The problem: For the entries below, count the lines that contain the word "your" and reply with that number only.

Provided material:
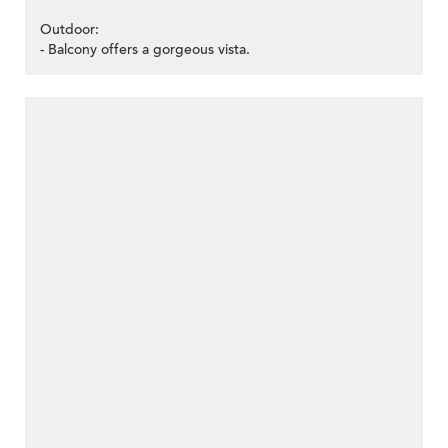
Outdoor:
- Balcony offers a gorgeous vista.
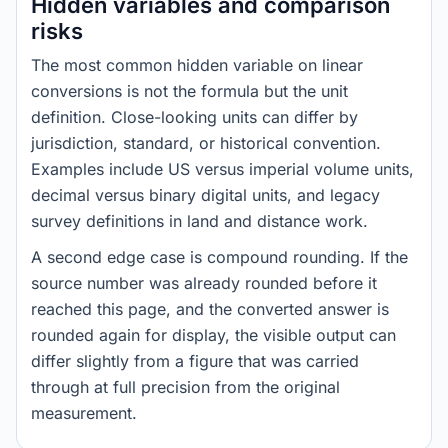
Hidden variables and comparison
risks
The most common hidden variable on linear
conversions is not the formula but the unit
definition. Close-looking units can differ by
jurisdiction, standard, or historical convention.
Examples include US versus imperial volume units,
decimal versus binary digital units, and legacy
survey definitions in land and distance work.
A second edge case is compound rounding. If the
source number was already rounded before it
reached this page, and the converted answer is
rounded again for display, the visible output can
differ slightly from a figure that was carried
through at full precision from the original
measurement.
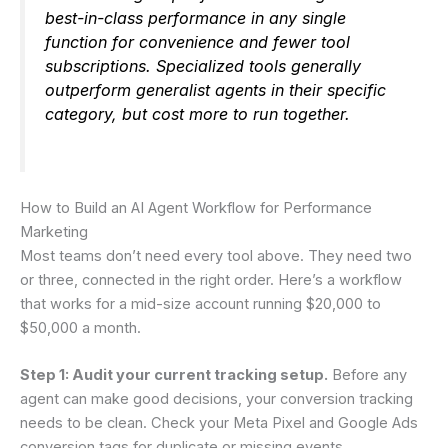
best-in-class performance in any single
function for convenience and fewer tool
subscriptions. Specialized tools generally
outperform generalist agents in their specific
category, but cost more to run together.
How to Build an AI Agent Workflow for Performance
Marketing
Most teams don’t need every tool above. They need two
or three, connected in the right order. Here’s a workflow
that works for a mid-size account running $20,000 to
$50,000 a month.
Step 1: Audit your current tracking setup.
Before any
agent can make good decisions, your conversion tracking
needs to be clean. Check your Meta Pixel and Google Ads
conversion tags for duplicate or missing events.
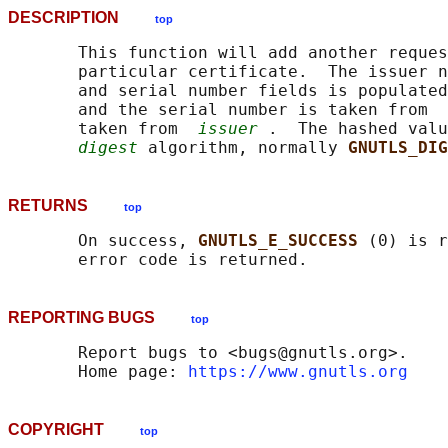
DESCRIPTION
top
       This function will add another reques
       particular certificate.  The issuer n
       and serial number fields is populated
       and the serial number is taken from  
       taken from  
issuer
 .  The hashed valu
digest
 algorithm, normally 
GNUTLS_DIG
RETURNS
top
       On success, 
GNUTLS_E_SUCCESS 
(0) is r
REPORTING BUGS
top
       Report bugs to <bugs@gnutls.org>.

       Home page: 
https://www.gnutls.org
COPYRIGHT
top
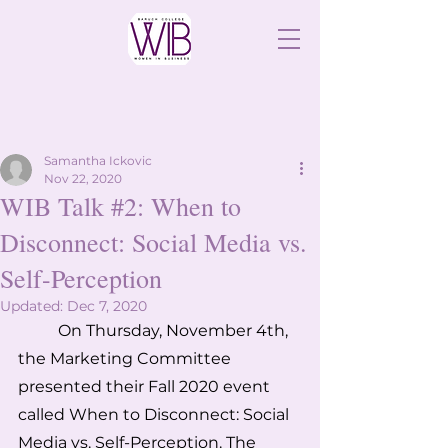
Samantha Ickovic
Nov 22, 2020
WIB Talk #2: When to
Disconnect: Social Media vs.
Self-Perception
Updated:
Dec 7, 2020
On Thursday, November 4th, 
the Marketing Committee 
presented their Fall 2020 event 
called When to Disconnect: Social 
Media vs. Self-Perception. The 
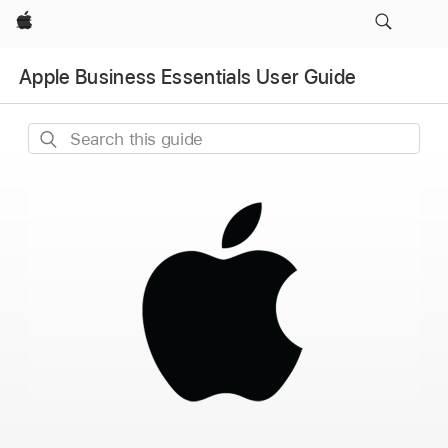
Apple
Apple Business Essentials User Guide
Search
this
guide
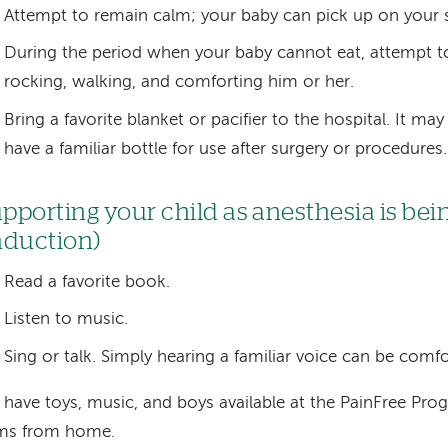
Attempt to remain calm; your baby can pick up on your s
During the period when your baby cannot eat, attempt to 
rocking, walking, and comforting him or her.
Bring a favorite blanket or pacifier to the hospital. It may
have a familiar bottle for use after surgery or procedures.
pporting your child as anesthesia is bei
nduction)
Read a favorite book.
Listen to music.
Sing or talk. Simply hearing a familiar voice can be comfo
have toys, music, and boys available at the PainFree Pro
ems from home.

Result for this task: 6